Ту картину маслом, которую увидели бабушка и дедушка, мне потом долго описывали. Счастье, что папа и мама не поехали с ними, а благоразумно остались в городе.

Еще не успели выкинуть в помойное ведро недоеденную и недоблеванную воспитанниками кашу, как на входе в столовую, в сопровождении возмущенно суетившейся нянечки, нарисовались бабушка с дедушкой. Они в волнении крутили головами, не узнавая любимого внука.

Я вскочил из-за стола и, как щенок, бросился в ноги к бабушке, вдыхая запах такого родного трикотажного платья. На мне красовались перекрученные колготки с биркой «Света Петрова», под которыми не было трусов, майка наизнанку и панама с биркой то ли «Жора», то ли «Жопа».

Бабушка ахнула и покачнулась.

У дедушки заходили желваки под скулами. Он снял с меня панаму, щелчком стряхнул уже пригревшуюся в кудрях сытую вошь и тяжелыми шагами направился в сторону кабинета директора лагеря. За ним с воплями: «Куда! Нельзя!» и почему-то: «Скорую!» – бежал персонал садика.

Кричали и висли на дедушкиных руках вмиг протрезвевшие после празднования начала смены воспитательницы, раздобревшие на ворованных харчах нянечки и работницы общепита.

Дедушка поступью командора шел в сторону кабинета директора садика, которую звали, как и положено, Анна. Был еще порох в пороховницах у майора танковых войск в отставке!

Одним ударом деда Миша выбил дверь.

Полуодетая Анна сидела на коленях местного жеребца, а по совместительству завхоза Юры Куперштейна, и обсуждала смету на будущий месяц.

Дедушка тяжело посмотрел на обоих, подошел и одним движением нахлобучил то ли Жорину, то ли Жопину панаму на мигом вспотевшую лысину Куперштейна.

Из-за его спины испуганно кудахтал персонал.

Растолкав всех, со мной на руках, влетела бабушка:

– Миша, не убивай его! Тебя посадят, и внук будет тебя стесняться!

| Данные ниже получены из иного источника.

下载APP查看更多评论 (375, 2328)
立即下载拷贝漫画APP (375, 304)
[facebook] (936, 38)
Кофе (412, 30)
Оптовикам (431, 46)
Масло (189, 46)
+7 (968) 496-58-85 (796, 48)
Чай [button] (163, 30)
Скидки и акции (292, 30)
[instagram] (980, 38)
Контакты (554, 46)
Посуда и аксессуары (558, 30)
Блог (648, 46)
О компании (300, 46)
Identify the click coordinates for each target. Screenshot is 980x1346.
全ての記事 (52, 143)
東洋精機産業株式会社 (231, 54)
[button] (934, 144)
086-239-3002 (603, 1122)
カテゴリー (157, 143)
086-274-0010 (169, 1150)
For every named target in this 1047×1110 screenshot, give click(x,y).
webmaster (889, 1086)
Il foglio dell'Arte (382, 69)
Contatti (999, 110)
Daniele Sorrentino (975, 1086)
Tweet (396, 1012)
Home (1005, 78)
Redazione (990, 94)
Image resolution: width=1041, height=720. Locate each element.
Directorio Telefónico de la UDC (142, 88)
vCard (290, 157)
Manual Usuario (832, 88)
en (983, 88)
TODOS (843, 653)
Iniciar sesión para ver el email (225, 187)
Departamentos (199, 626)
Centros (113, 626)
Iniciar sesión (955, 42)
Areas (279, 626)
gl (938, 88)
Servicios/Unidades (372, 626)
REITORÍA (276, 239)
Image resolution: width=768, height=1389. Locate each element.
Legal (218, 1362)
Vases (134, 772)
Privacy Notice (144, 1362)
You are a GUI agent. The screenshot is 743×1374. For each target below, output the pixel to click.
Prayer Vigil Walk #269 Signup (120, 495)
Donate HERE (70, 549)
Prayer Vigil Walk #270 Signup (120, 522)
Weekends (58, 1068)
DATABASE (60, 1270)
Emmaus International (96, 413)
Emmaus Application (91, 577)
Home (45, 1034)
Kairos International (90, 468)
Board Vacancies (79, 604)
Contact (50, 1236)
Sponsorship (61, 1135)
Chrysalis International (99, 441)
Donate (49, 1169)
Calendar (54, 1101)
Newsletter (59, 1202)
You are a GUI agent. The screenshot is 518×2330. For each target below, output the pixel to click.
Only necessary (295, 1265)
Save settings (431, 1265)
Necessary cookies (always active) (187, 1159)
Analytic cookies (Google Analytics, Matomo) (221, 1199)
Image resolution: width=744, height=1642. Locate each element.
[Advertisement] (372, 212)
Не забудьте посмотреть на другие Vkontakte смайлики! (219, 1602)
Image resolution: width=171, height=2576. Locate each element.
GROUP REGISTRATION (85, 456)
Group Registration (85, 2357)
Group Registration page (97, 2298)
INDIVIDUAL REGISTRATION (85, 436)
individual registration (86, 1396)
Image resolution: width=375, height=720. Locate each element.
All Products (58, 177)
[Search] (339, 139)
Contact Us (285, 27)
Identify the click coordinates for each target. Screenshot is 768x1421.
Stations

Внук как клещ, вцепившийся в бабушкины плечи и уже грызший яблоко, готов был боготворить дедушку, что бы он ни сделал с Куперштейном, Анной, да хоть со всеми остальными работниками детского садика.

Дедушка опомнился и подозрительно вежливо спросил, что надо подписать, чтобы забрать внука сейчас же?

Некоторые слова из его речи я не понял – что-то про сучья, которые почему-то были драные, наверное, зайцы с них объели кору. Бабушка ойкнула и закрыла мне уши, но дедушке не возразила.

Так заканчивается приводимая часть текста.